======== Provided data
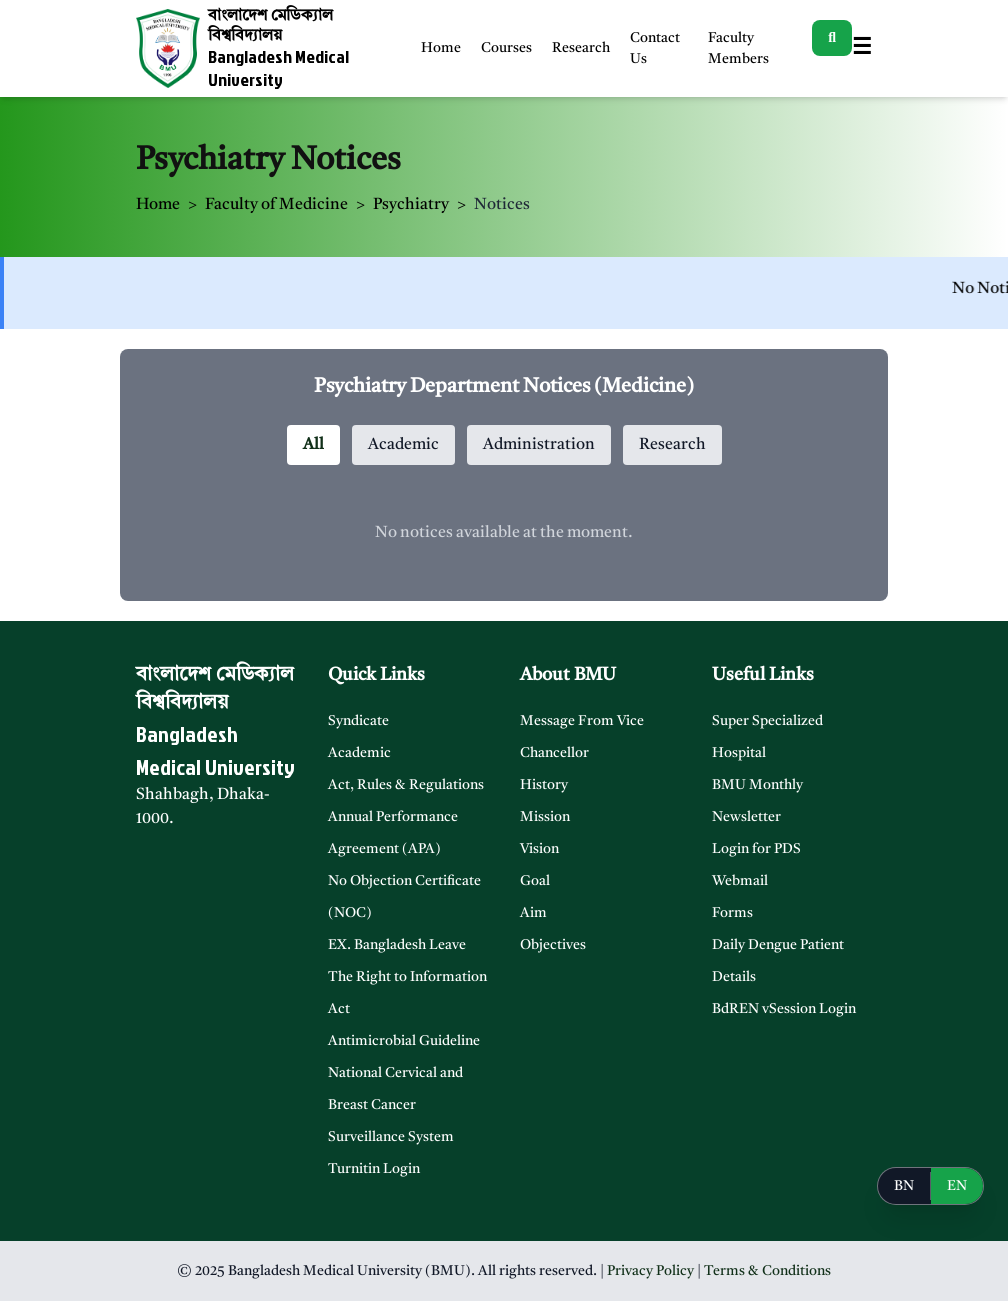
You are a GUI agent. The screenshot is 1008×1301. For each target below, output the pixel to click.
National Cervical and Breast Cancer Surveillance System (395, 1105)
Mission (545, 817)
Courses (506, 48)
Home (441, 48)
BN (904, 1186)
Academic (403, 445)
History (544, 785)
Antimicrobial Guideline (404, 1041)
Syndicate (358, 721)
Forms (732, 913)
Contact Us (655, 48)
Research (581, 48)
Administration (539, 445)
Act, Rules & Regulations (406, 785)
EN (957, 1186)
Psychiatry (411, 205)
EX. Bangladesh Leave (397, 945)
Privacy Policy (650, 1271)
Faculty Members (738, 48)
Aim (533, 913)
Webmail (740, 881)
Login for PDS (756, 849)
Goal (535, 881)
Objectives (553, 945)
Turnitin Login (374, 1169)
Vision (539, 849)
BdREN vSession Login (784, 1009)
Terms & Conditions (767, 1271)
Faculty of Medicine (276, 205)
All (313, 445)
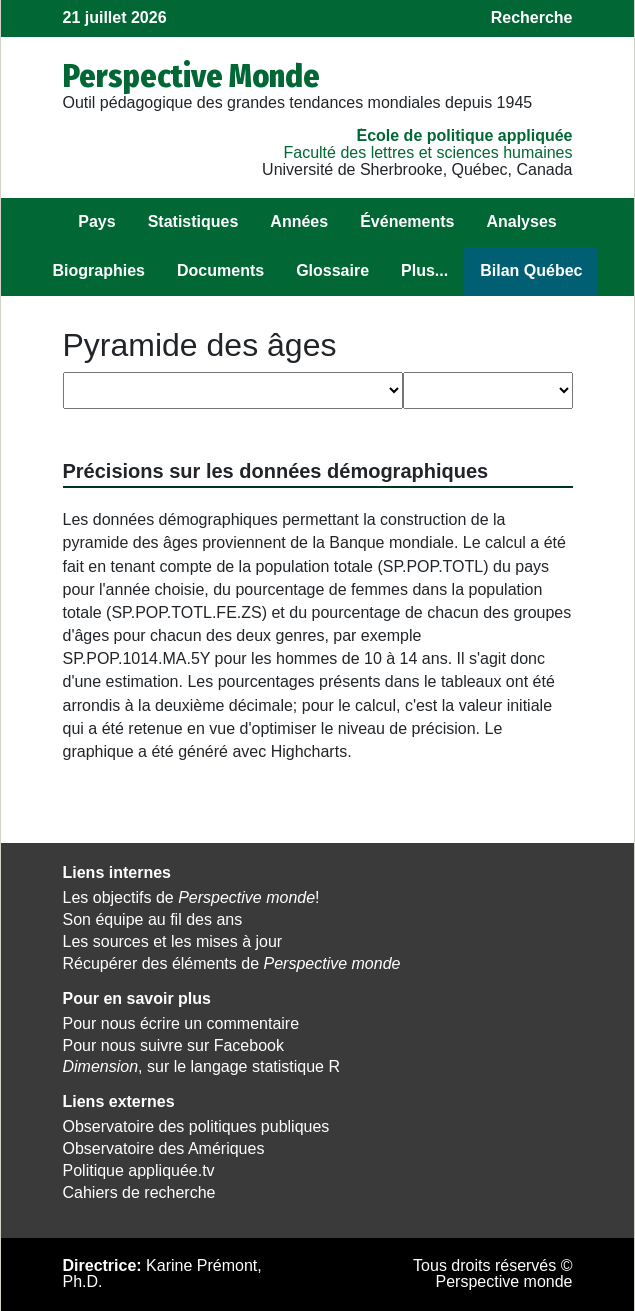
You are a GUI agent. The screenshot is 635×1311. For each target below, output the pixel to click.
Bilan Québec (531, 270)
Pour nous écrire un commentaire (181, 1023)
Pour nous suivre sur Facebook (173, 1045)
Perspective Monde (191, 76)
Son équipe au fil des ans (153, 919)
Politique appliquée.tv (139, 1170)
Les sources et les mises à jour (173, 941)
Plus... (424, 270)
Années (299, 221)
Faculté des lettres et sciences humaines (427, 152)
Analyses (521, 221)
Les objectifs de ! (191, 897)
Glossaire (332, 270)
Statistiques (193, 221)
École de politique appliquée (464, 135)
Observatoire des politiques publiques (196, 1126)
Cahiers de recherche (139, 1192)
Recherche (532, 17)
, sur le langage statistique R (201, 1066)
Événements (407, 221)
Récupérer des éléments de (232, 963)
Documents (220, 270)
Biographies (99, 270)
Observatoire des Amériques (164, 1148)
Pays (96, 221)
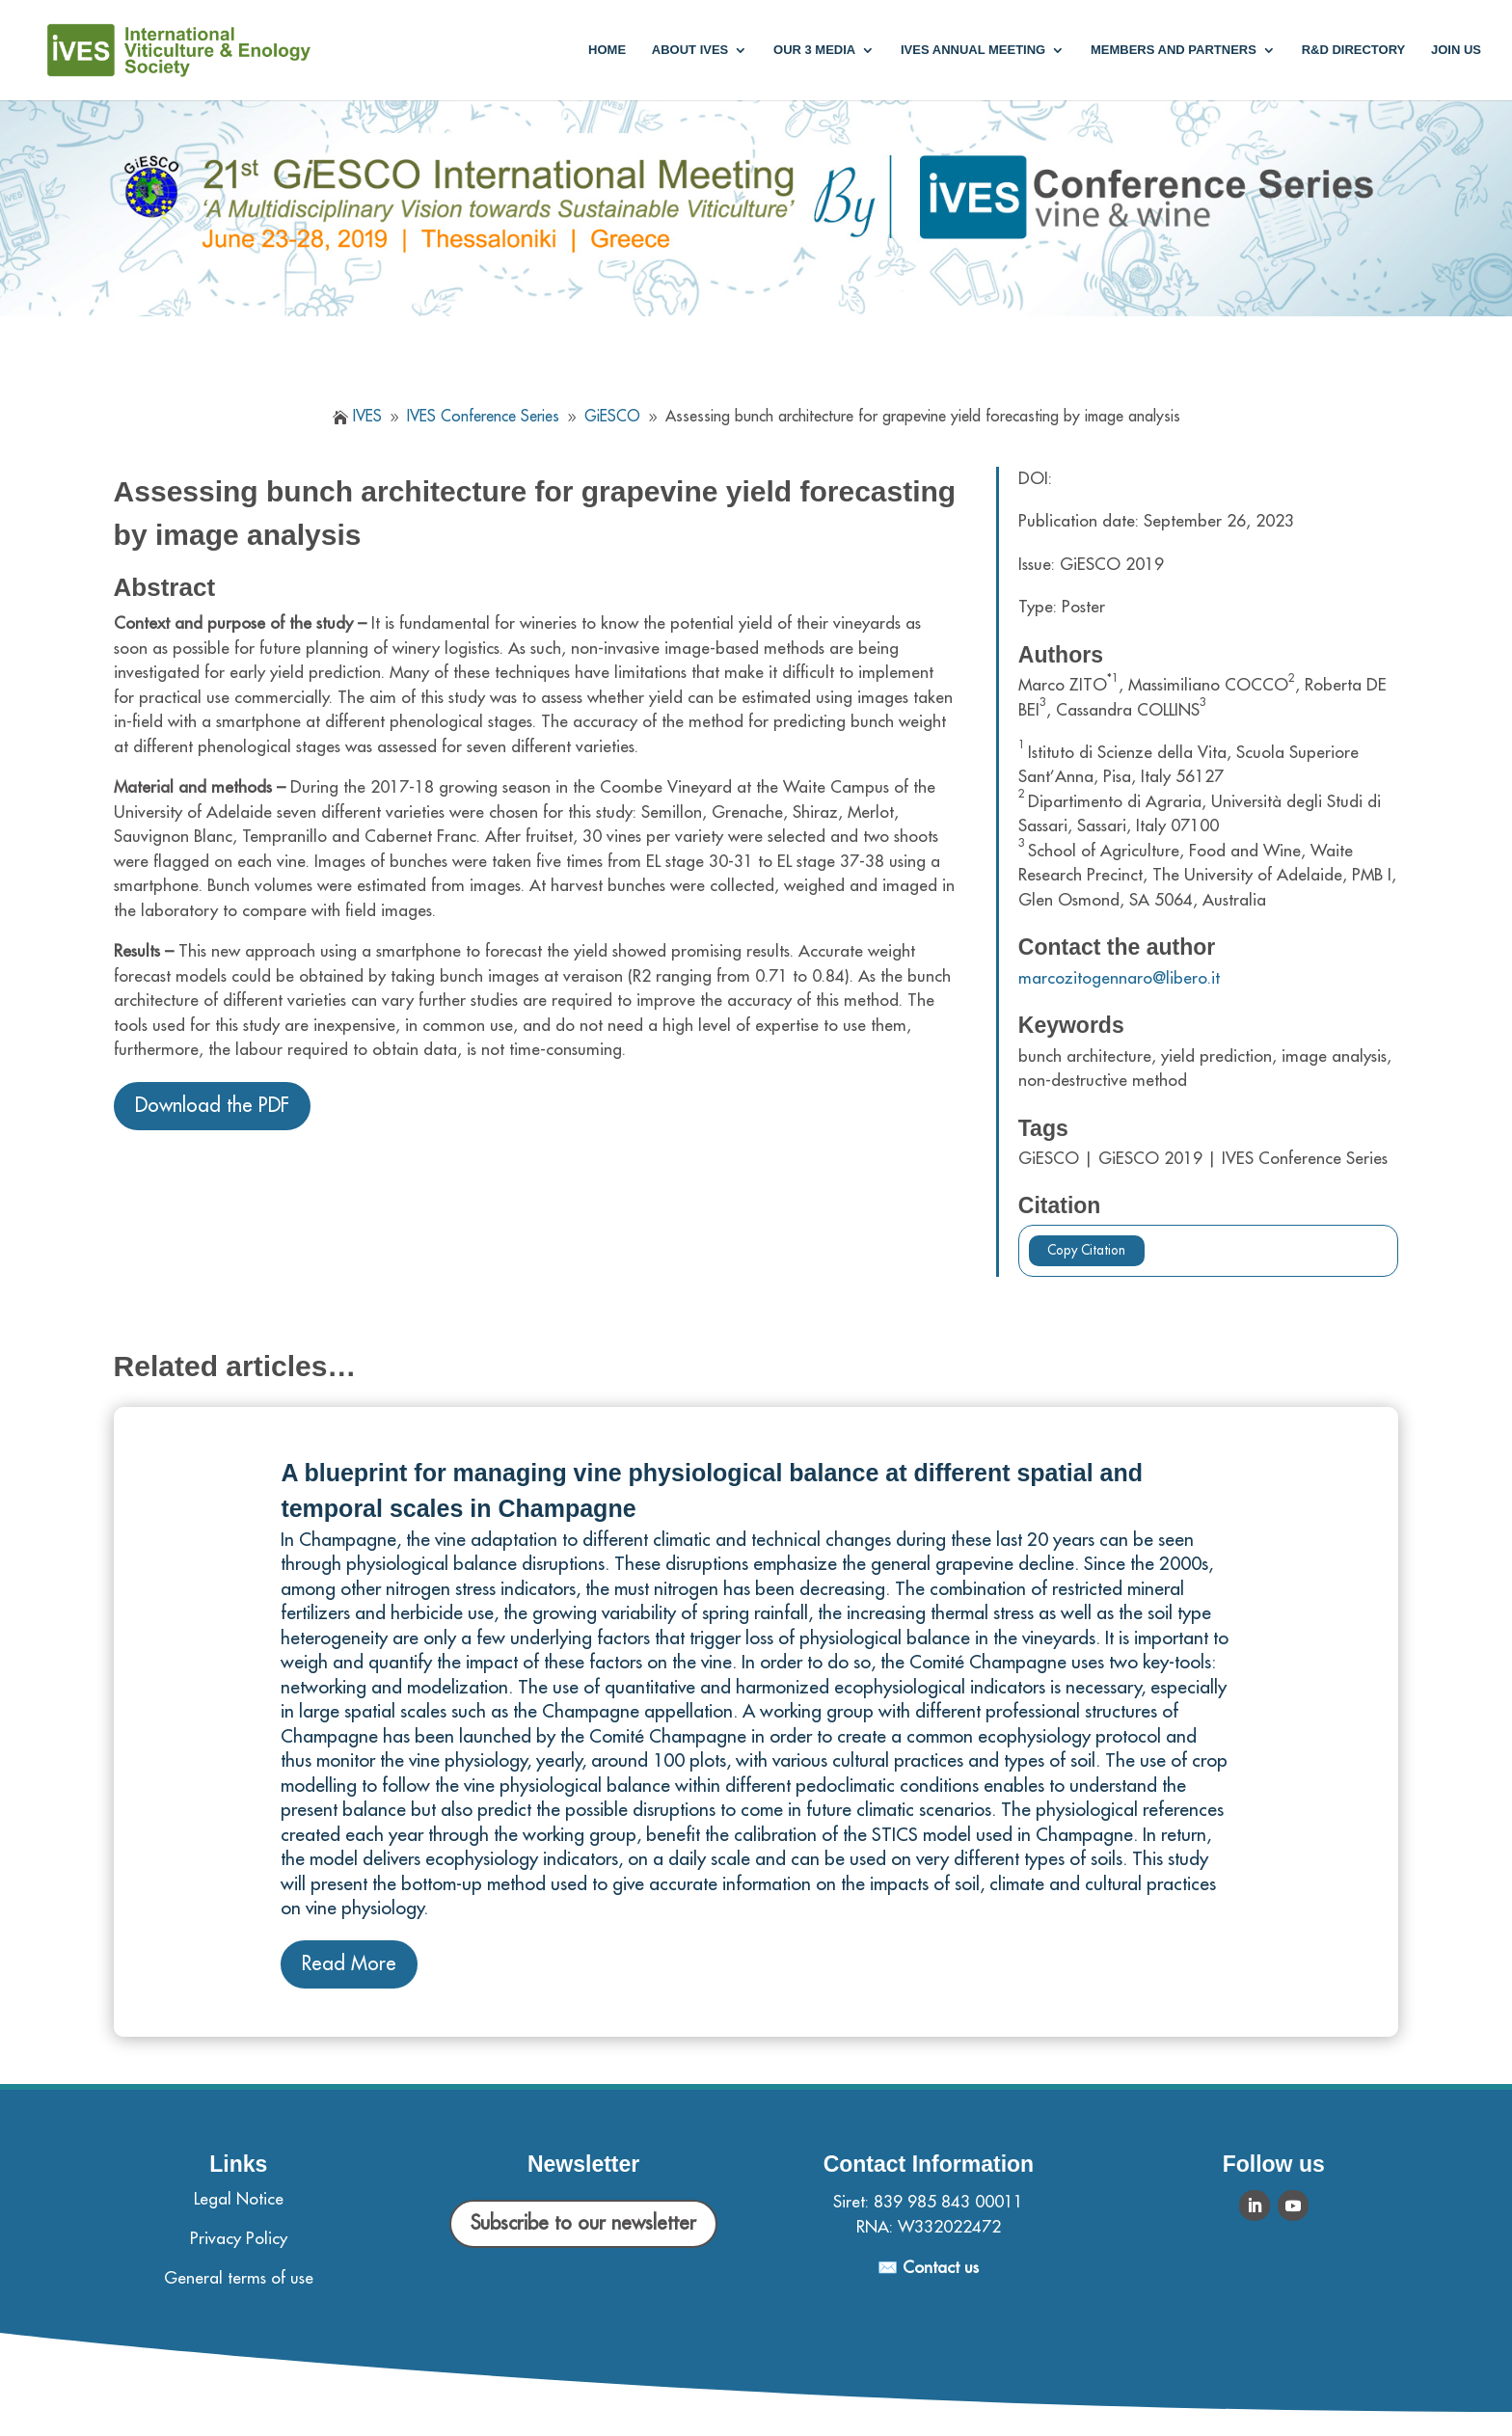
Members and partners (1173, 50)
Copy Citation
================
→ **Work to complete**: Bring together all lines in the records where the word "nous" is found.

→ **Solution**:
Pour nous écrire un commentaire (181, 1023)
Pour nous suivre sur Facebook (173, 1045)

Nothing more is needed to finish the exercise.